Yeah, something happened after the "British invasion". The Beatles and the Stones were great, and I liked some of the other more bluesy groups like the Yardbirds, plus the "psychedelic" groups like the Byrds, but there was more variety in the hit parade before they showed up. You'd hear some great song by Smoky Robinson or B.J. Thomas and it would be followed by Lesley Gore or maybe even someone like Tony Bennett or Dinah Washington. By the early '70s you had a lot of FM rock stations and the sound was just different. Longer songs, less commercials, smooth-voiced laid back announcers – I missed the punch of the old AM stations and the hyped-up commercials screaming "Crazy Eddie has flipped his lid!"



Brandon9000
 
  1  
Reply Sun 24 Mar, 2024 08:08 pm
@hightor,
I'll tell you one, but no one who didn't experience it personally will believe it - at least not completely - but it was real and it was very great. The game show What's My Line" had a celebrity panel who would try to guess the guest's profession and, for celebrity guests, identity too. The panel was unchanging, except that it eventually developed one rotating seat. However, for the most part, it was always the same people and always the same moderator. If you watched all of the episodes, which is hundreds, you understand their inside jokes and self-references, and relationships, and you will eventually feel almost like you know them. You'll go and look up their biographies to see what happened to them later. There is a phenomenon which happens if you watch all the episodes in which you feel like you're part of the group and they're your friends, even though that's not literally true. It's an extreme example of what happens with some TV shows if you see every episode, where you develop a special understanding.
0 Replies
 
edgarblythe
 
  2  
Reply Sun 24 Mar, 2024 10:44 pm
People who wax nostalgic about The Adventures of Superman almost never note that it was predated by the Superman radio show, which I recall listening to. Starred Bud Collyer.
hightor
 
  1  
Reply Mon 25 Mar, 2024 03:15 am
@edgarblythe,
And the Max Fleischer animated series, Superman



Bud Collyer famously hosted Beat the Clock and later, To Tell the Truth. The latter was one of my regular shows and I got to know those panelists the way Brandon9000 describes. Orson Bean, Tom Poston, Kitty Carlisle, and Ralph Bellamy are ones that I can remember pretty clearly. "Will the real edgarblythe please stand up..."
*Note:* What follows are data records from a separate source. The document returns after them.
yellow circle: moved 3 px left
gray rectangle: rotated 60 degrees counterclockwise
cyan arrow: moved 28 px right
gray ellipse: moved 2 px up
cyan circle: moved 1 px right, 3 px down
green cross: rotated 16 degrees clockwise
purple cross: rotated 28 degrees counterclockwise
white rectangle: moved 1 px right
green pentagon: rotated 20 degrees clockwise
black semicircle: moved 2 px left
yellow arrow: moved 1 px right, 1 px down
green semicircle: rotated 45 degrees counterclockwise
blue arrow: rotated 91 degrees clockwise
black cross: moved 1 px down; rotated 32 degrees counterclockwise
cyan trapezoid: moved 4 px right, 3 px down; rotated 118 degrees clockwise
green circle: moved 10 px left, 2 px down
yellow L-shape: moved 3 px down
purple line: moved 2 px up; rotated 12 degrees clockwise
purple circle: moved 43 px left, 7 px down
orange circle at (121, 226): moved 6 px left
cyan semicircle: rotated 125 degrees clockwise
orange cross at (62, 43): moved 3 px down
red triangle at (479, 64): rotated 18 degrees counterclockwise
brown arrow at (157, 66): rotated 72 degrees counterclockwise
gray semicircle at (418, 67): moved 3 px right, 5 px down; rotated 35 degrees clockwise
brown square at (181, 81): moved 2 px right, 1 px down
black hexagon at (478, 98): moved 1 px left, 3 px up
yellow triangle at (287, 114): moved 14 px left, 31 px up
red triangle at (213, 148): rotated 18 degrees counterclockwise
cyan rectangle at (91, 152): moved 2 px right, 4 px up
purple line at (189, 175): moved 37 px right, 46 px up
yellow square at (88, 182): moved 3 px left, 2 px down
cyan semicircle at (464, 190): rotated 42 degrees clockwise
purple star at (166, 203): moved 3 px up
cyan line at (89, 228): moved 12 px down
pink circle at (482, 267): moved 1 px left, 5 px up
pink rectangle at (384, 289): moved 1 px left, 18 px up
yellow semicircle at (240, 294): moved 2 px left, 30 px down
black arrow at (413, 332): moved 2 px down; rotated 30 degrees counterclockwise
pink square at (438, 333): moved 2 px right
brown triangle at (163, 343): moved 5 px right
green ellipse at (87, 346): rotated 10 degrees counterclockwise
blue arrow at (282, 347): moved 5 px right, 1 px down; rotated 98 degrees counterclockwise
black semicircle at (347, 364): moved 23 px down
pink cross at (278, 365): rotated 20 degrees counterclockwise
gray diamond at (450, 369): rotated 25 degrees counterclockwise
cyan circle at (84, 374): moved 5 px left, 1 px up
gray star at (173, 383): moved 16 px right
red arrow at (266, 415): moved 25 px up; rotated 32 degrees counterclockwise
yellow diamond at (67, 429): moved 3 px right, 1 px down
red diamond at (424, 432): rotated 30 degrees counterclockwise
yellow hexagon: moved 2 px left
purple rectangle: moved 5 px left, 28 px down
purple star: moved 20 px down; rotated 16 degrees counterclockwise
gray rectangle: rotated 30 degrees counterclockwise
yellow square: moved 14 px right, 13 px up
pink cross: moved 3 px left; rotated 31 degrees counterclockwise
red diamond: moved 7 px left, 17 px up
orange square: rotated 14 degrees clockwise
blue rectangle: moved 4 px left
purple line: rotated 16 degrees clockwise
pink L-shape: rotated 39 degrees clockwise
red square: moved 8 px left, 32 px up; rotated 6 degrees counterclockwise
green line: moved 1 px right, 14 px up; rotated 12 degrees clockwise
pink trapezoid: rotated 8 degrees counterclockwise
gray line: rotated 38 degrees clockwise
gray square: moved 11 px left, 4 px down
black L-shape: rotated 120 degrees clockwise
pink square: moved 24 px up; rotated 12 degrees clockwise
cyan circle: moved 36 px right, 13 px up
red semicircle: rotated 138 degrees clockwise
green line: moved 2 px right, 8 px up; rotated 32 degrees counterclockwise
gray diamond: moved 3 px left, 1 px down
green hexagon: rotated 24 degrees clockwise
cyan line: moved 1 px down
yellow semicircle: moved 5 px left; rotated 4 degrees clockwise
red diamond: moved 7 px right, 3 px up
Then there was the scandal over the rigged quiz shows.
edgarblythe
 
  1  
Reply Mon 25 Mar, 2024 07:05 am
@hightor,
The name of one quiz show contestant eludes me. A woman who became popular in later life. Dr. something or other. They intended she would quickly lose and be forgotten, but she kept winning. No matter what they threw at her she had the answer. The category was boxing.
hightor
 
  1  
Reply Mon 25 Mar, 2024 07:20 am
@edgarblythe,
Dr. Joyce Brothers!
edgarblythe
 
  1  
Reply Mon 25 Mar, 2024 08:14 am
@hightor,
She was not among my interests in later years. I didn't even know why she was popular. Never once read her column.